Find every line in the data that contains the word "DASHUSD". Return each of those lines.

Bounding box prediction data
----------
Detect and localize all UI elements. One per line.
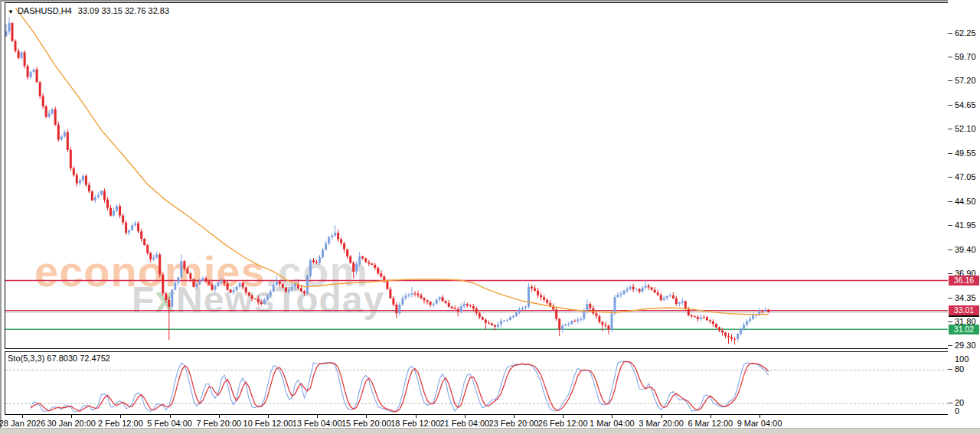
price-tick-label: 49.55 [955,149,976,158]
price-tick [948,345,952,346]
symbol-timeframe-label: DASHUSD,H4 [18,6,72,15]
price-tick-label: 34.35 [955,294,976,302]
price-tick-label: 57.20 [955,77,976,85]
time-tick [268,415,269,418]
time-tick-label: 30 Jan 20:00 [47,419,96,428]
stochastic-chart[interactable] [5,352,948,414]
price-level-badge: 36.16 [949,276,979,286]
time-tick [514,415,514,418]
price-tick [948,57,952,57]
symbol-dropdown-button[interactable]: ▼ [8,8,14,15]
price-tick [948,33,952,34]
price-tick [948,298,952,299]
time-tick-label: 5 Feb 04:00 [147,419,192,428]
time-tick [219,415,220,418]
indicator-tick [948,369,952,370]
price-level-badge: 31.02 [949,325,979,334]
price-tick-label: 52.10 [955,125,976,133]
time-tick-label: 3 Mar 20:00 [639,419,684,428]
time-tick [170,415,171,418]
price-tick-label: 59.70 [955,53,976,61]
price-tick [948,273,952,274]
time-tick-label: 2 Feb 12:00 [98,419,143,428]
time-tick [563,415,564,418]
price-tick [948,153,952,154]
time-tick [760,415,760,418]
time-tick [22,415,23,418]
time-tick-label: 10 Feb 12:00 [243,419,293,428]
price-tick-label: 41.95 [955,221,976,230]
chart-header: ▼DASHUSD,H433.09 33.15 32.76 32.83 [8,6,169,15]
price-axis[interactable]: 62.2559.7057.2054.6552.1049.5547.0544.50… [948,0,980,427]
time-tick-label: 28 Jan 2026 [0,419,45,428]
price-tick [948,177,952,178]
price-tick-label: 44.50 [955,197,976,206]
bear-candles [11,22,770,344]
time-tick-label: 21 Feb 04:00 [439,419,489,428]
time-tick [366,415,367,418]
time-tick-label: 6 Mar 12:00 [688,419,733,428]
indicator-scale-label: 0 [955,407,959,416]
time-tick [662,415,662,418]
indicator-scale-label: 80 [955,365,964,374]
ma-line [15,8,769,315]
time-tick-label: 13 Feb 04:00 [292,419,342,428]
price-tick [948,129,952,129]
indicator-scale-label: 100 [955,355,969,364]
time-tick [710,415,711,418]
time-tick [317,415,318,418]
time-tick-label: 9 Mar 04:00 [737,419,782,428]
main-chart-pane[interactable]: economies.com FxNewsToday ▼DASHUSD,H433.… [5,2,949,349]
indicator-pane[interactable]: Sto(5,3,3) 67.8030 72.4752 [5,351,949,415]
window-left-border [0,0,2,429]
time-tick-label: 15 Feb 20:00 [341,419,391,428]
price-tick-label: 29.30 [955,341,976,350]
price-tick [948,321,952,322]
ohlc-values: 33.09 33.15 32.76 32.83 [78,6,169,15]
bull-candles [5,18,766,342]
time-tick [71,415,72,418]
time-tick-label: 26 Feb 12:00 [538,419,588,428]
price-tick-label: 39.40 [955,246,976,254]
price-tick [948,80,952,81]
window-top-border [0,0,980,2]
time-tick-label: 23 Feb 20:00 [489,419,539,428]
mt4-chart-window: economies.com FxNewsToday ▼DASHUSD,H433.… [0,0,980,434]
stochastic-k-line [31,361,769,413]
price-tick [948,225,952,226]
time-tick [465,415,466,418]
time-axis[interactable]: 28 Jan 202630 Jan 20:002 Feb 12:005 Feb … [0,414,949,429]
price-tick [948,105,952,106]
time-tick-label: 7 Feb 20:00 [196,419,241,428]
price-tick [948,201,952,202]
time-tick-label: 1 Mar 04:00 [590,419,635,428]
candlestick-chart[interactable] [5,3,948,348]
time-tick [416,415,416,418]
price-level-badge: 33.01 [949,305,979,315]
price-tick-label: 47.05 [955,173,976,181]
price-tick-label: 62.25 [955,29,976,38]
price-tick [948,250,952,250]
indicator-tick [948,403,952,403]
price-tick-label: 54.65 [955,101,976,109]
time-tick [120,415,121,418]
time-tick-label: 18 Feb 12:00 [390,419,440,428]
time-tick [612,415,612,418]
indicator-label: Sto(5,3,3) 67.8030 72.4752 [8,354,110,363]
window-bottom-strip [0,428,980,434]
----------
__Task solution__
symbol-timeframe-label: DASHUSD,H4 [18,6,72,15]
chart-header: ▼DASHUSD,H433.09 33.15 32.76 32.83 [8,6,169,15]
main-chart-pane[interactable]: economies.com FxNewsToday ▼DASHUSD,H433.… [5,2,949,349]
mt4-chart-window: economies.com FxNewsToday ▼DASHUSD,H433.… [0,0,980,434]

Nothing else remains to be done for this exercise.